'''
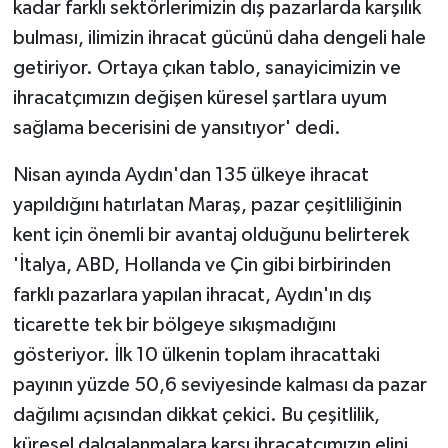
kadar farklı sektörlerimizin dış pazarlarda karşılık
bulması, ilimizin ihracat gücünü daha dengeli hale
getiriyor. Ortaya çıkan tablo, sanayicimizin ve
ihracatçımızın değişen küresel şartlara uyum
sağlama becerisini de yansıtıyor' dedi.
Nisan ayında Aydın'dan 135 ülkeye ihracat
yapıldığını hatırlatan Maraş, pazar çeşitliliğinin
kent için önemli bir avantaj olduğunu belirterek
'İtalya, ABD, Hollanda ve Çin gibi birbirinden
farklı pazarlara yapılan ihracat, Aydın'ın dış
ticarette tek bir bölgeye sıkışmadığını
gösteriyor. İlk 10 ülkenin toplam ihracattaki
payının yüzde 50,6 seviyesinde kalması da pazar
dağılımı açısından dikkat çekici. Bu çeşitlilik,
küresel dalgalanmalara karşı ihracatçımızın elini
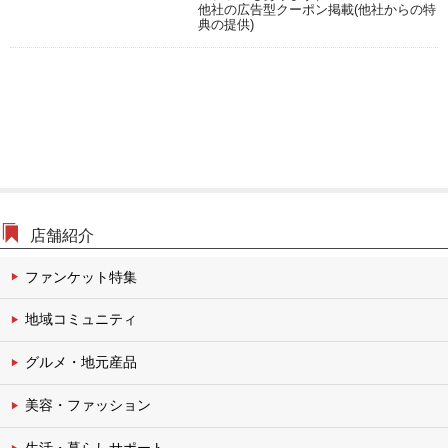
文化・伝統チャンネル
他社の広告型クーポン掲載(他社からの特
典の提供)
店舗紹介
ファンケット特集
地域コミュニティ
グルメ・地元産品
美容・ファッション
生活・暮らしサポート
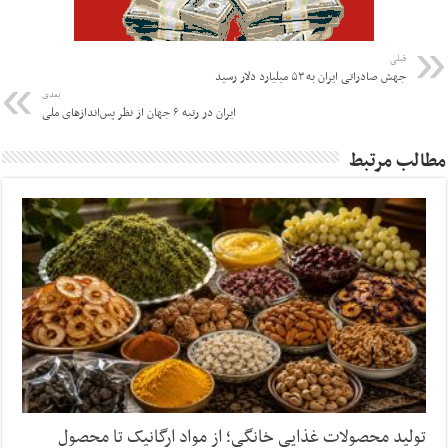
قبلی
جهش صادراتی ایران به ۵۳ میلیارد دلار رسید
بعدی
ایران در رتبه ۶ جهان از نظر پس‌اندازهای ملی
مطالب مرتبط
تولید محصولات غذایی خانگی؛ از مواد ارگانیک تا محصول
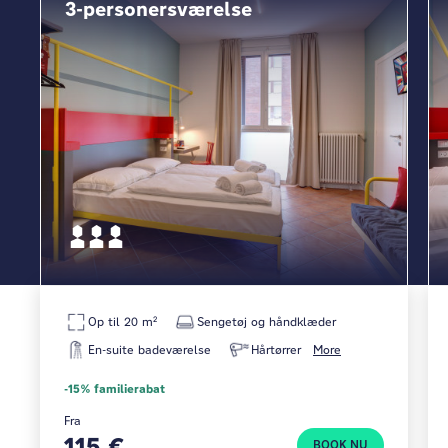
3-personersværelse
Op til 20 m²
Sengetøj og håndklæder
En-suite badeværelse
Hårtørrer
More
-15% familierabat
Fra
115 €
BOOK NU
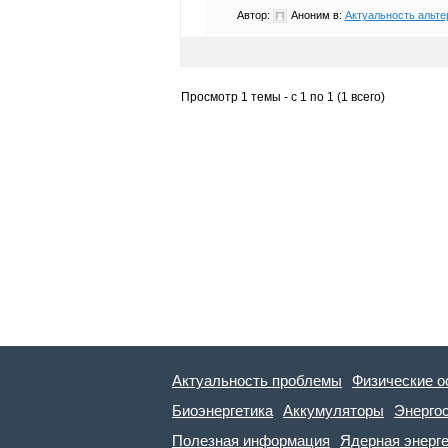
Автор:
Аноним
в:
Актуальность альте
Просмотр 1 темы - с 1 по 1 (1 всего)
Актуальность проблемы
Физические о
Биоэнергетика
Аккумуляторы
Энерго
Полезная информация
Ядерная энерг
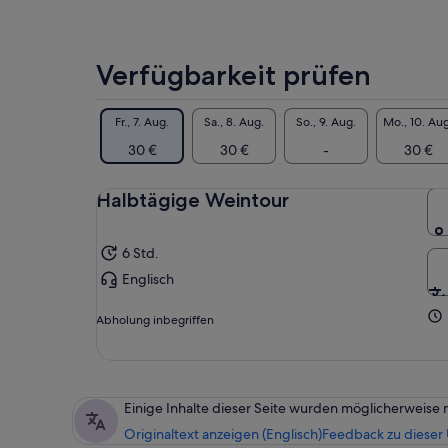
Kon
Zei
Ver
näc
Verfügbarkeit prüfen
erk
sch
Pr
Fr., 7. Aug.
Sa., 8. Aug.
So., 9. Aug.
Mo., 10. Aug
auf
30 €
30 €
-
30 €
bes
ein
Halbtägige Weintour
Erf
dam
Wei
6 Std.
Nac
Englisch
gu
VE
DI
Abholung inbegriffen
Einige Inhalte dieser Seite wurden möglicherweise 
Originaltext anzeigen (Englisch)
Feedback zu dieser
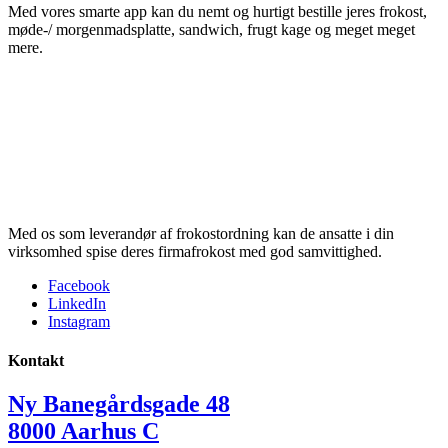
Med vores smarte app kan du nemt og hurtigt bestille jeres frokost,
møde-/ morgenmadsplatte, sandwich, frugt kage og meget meget
mere.
Med os som leverandør af frokostordning kan de ansatte i din
virksomhed spise deres firmafrokost med god samvittighed.
Facebook
LinkedIn
Instagram
Kontakt
Ny Banegårdsgade 48
8000 Aarhus C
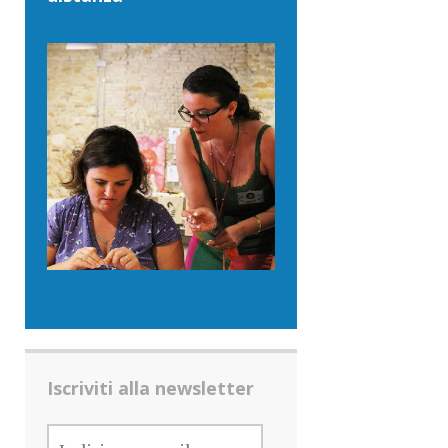
Iscriviti alla newsletter
INDIRIZZO
E-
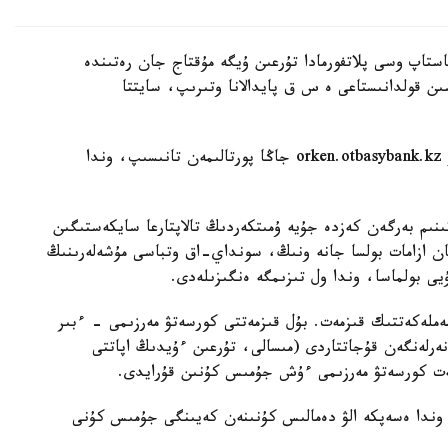
اتتار 2025 -جىلدىڭ 24-مامىرى ساعات 9.00 باستاپ وسى پلاتفورمادا تۇرعىن ۇيگە مۇقتاج جان رەتىندە
ىن قولدانىستاعى ە س ق پايدالانا وتىرىپ، سايتتا
2025 -جىلدىڭ 24-مامىرىنا دەيىن قازاقستاندىقتار orken.otbasybank.kz جاڭا پورتالىمەن تانىسىپ، وندا
ىنىم بەرگەن كەزدە جۇيە ۇمىتكەردىڭ تالاپتارعا سايكەستىگىن
عان ازامات بولسا جانە ونىڭ، سونداي-اق وتباسى مۇشەلەرىنىڭ
مەملەكەتتىك قىزمەت. بۇل قىزمەتتى كورسەتۋ مەرزىمى - ءبىر
رلەنگەن قۇجاتتاردى (مىسالى، تۇرعىن ءۇيدىڭ اپاتتى
زمەت كورسەتۋ مەرزىمى ءۇش جۇمىس كۇنىن قۇرايدى.
 وندا ەسەپكە الۋ دەمالىس كۇنىنەن كەيىنگى جۇمىس كۇنى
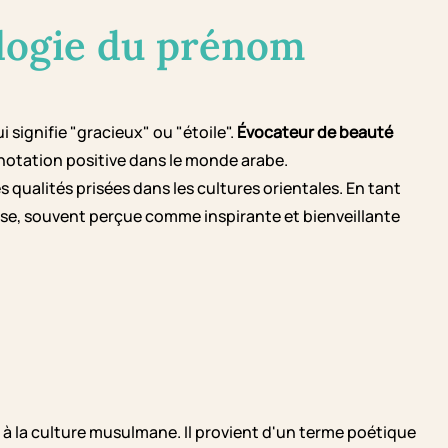
logie du prénom
m Maissane tire son origine de l'arabe "مَيْسَان" qui signifie "gracieux" ou "étoile".
Évocateur de beauté
onnotation positive dans le monde arabe.
qualités prisées dans les cultures orientales. En tant
e, souvent perçue comme inspirante et bienveillante
à la culture musulmane. Il provient d'un terme poétique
'''
Directions for this task: Each line from the start of the entries above through the line with "Nisan ayında Aydın'dan 135 ülkeye ihracat" should be duplicated exactly, leaving out the pictures.

Output:
kadar farklı sektörlerimizin dış pazarlarda karşılık
bulması, ilimizin ihracat gücünü daha dengeli hale
getiriyor. Ortaya çıkan tablo, sanayicimizin ve
ihracatçımızın değişen küresel şartlara uyum
sağlama becerisini de yansıtıyor' dedi.
Nisan ayında Aydın'dan 135 ülkeye ihracat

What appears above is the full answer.